- Directed by: Josh Anthony
- Written by: Josh Anthony Michael Barbuto Anne Taylor
- Produced by: Drew Barrymore Nancy Juvonen Chris Miller Ember Truesdell
- Starring: Josh Anthony Michael Barbuto Ben Blenkle
- Cinematography: Matthew H. Sanders
- Edited by: Sam Bauer Omar Lagda
- Production companies: Flower Films Hogtown Productions
- Distributed by: Gravitas Ventures
- Release date: March 25, 2014;
- Running time: 75 minutes
- Country: United States
- Language: English

= Happy Camp (film) =

Happy Camp is a 2014 American found footage horror film written and directed by Josh Anthony in his directorial debut. It was released on video on demand on March 25, 2014, through Gravitas Ventures and was produced through Drew Barrymore's production company Flower Films.
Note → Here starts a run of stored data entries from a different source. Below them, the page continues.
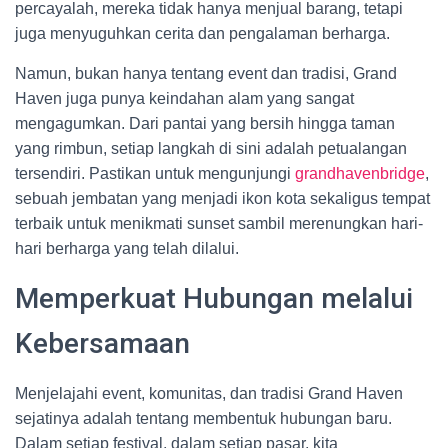
percayalah, mereka tidak hanya menjual barang, tetapi
juga menyuguhkan cerita dan pengalaman berharga.
Namun, bukan hanya tentang event dan tradisi, Grand
Haven juga punya keindahan alam yang sangat
mengagumkan. Dari pantai yang bersih hingga taman
yang rimbun, setiap langkah di sini adalah petualangan
tersendiri. Pastikan untuk mengunjungi
grandhavenbridge
,
sebuah jembatan yang menjadi ikon kota sekaligus tempat
terbaik untuk menikmati sunset sambil merenungkan hari-
hari berharga yang telah dilalui.
Memperkuat Hubungan melalui
Kebersamaan
Menjelajahi event, komunitas, dan tradisi Grand Haven
sejatinya adalah tentang membentuk hubungan baru.
Dalam setiap festival, dalam setiap pasar, kita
The movie stars Michael Barbuto as a man trying to discover the truth behind his brother's disappearance years ago.

==Plot==

In the 1980s Mike (Michael Barbuto) was adopted by Walt and Sandy and was taken to live with them in Happy Camp, a small logging town, with their son Dean. Mike got along instantly with his new brother and was overjoyed that he would finally have a family. This happiness was cut short on October 22, 1989, when Dean is abducted by persons unknown. Mike, the only witness to the crime, can't remember anything about his brother's disappearance, the latest in a string of over 600 disappearances over the last 27 years. Twenty years later Mike's girlfriend Anne (Anne Taylor) has persuaded him to revisit Happy Camp to try to recover his memory of what happened that day. She also persuades him to allow a film crew to videotape the entire process. However rather than have an experience that will help him reconcile with his past, Mike finds that he, Anne, and the film crew are in serious danger.

==Cast==
- Josh Anthony as Josh
- Michael Barbuto as Michael Tanner
- Ben Blenkle as Local
- Teddy Gilmore as Teddy
- Anne Taylor as Anne

==Reception==
Critical reception for Happy Camp has been largely negative, and Twitch Film stated that the movie "provides a nice warning to future indie filmmakers looking to mine the nearly bankrupt found footage genre." Several reviewers criticized the movie's found footage angle, as they felt that it did not add anything to the film. Bloody Disgusting commented that the film took the concept of found footage too seriously, as they felt that "there’s no reason to try to pass it as authentic – especially if it bogs down whatever thin narrative there is." The final portion of Happy Camp was also heavily criticized, and reviewers from Dread Central and Film School Rejects felt that although the movie's premise showed promise, the film did not ultimately deliver. Ain't It Cool News gave a mixed review, commenting that although there were better films in the found footage genre there were also many that were worse and that Happy Camp was overall an "entertaining although typical found footage film."